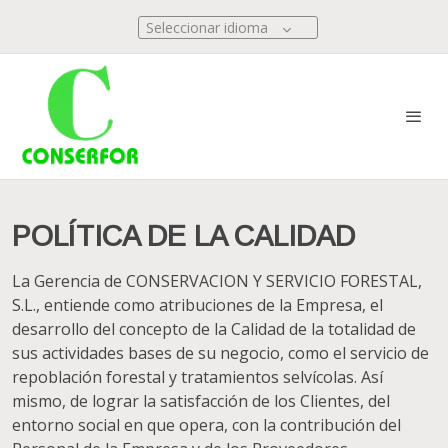
Seleccionar idioma
POLÍTICA DE LA CALIDAD
La Gerencia de CONSERVACION Y SERVICIO FORESTAL,
S.L., entiende como atribuciones de la Empresa, el
desarrollo del concepto de la Calidad de la totalidad de
sus actividades bases de su negocio, como el servicio de
repoblación forestal y tratamientos selvícolas. Así
mismo, de lograr la satisfacción de los Clientes, del
entorno social en que opera, con la contribución del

------------------------------

**What you will do:**
Find "repoblación forestal y" in the material above; set down exactly the line holding it and every line after it, through the last, and no others.

**Response:**
repoblación forestal y tratamientos selvícolas. Así
mismo, de lograr la satisfacción de los Clientes, del
entorno social en que opera, con la contribución del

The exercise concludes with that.